Les Paul (born Lester Williams Polsfuss on June 9, 1915 in Waukesha, WI) is one of the most important names in electric guitars. Not only was he an accomplished musician and guitarist, his namesake, the Gibson Les Paul, has been widely adopted as a must-have solid-body electric guitar – especially for rockers.
Well-known guitarists like Jimmy Page, Ace Frehley and Slash made the guitar iconic, with its bold, warm and high gain tone. Most studios at the very least have a Les Paul style guitar – if not a genuine Gibson Les Paul – on hand, because sometimes you just need that trademark tone.
On June 9, 2015, if he were still alive, Paul would have made it to his 100th birthday. Unfortunately, on August 12, 2009, due to complications from pneumonia, he passed away at White Plains Hospital in White Plains, New York.
Paul was an innovator, both as a musician and an inventor. Modern recording techniques might not be what they are today without his sizable contribution. Let’s take a moment to remember his many accomplishments.
What Did Les Paul Invent?
Watch any of his performances on YouTube and you can see for yourself – Paul was an incredible guitar player. But it’s a rare individual who is blessed with many talents. Paul was clearly one of them and he wasn’t shy in applying them in every area of life.
Curious from birth, Paul considered his childhood living room his laboratory. He disassembled a variety of things – most famously, his family’s piano – just to see how they worked.
The staircase leading up to his bedroom was dubbed his “wooden xylophone” he’d play every night as each step would produce a sound. Noticing it was “out of tune”, he cut the bottom of the plank that wasn’t in tune to ensure a more pleasant sound.
One of Paul’s first inventions was a rudimentary harmonica holder that allowed the player to play guitar and both sides of the harmonica simultaneously. It was fashioned out of a coat hanger. Many musicians, like Bob Dylan, John Lennon and Bruce Springsteen copied his design.
In junior high, he created his own crystal radio. In his teens, he would also create a recording machine – something he continued to be fascinated by and continuously improve upon. This would eventually lead to some historic discoveries with recording, including a multi-level sound device called the Les Paulverizer, which he used to record layers of sounds in live settings.

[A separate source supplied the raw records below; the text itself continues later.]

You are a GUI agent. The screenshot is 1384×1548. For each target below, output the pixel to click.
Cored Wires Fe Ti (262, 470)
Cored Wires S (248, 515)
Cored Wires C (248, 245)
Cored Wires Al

This became the catalyst for multi-track recording, which is what the Paulverizer essentially evolved into. Recorded music today would not be the same without multi-track recording, which is used on virtually every release. Thanks to Digital Audio Workstations, you can now layer an infinite number of tracks, or as much as your hardware will handle.
The development of the solid-body electric guitar may be what he’ll be remembered most for, but Paul’s obsession with sound led him to invent a great many important recording techniques and devices.
When it comes to Les Paul, it’s also hard to forget the 1988 tribute concert, where luminaries like Eddie Van Halen, Jan Hammer, Brian Setzer, David Gilmour, B.B. King, Steve Miller and others performed and payed homage to the accomplished musician and inventor.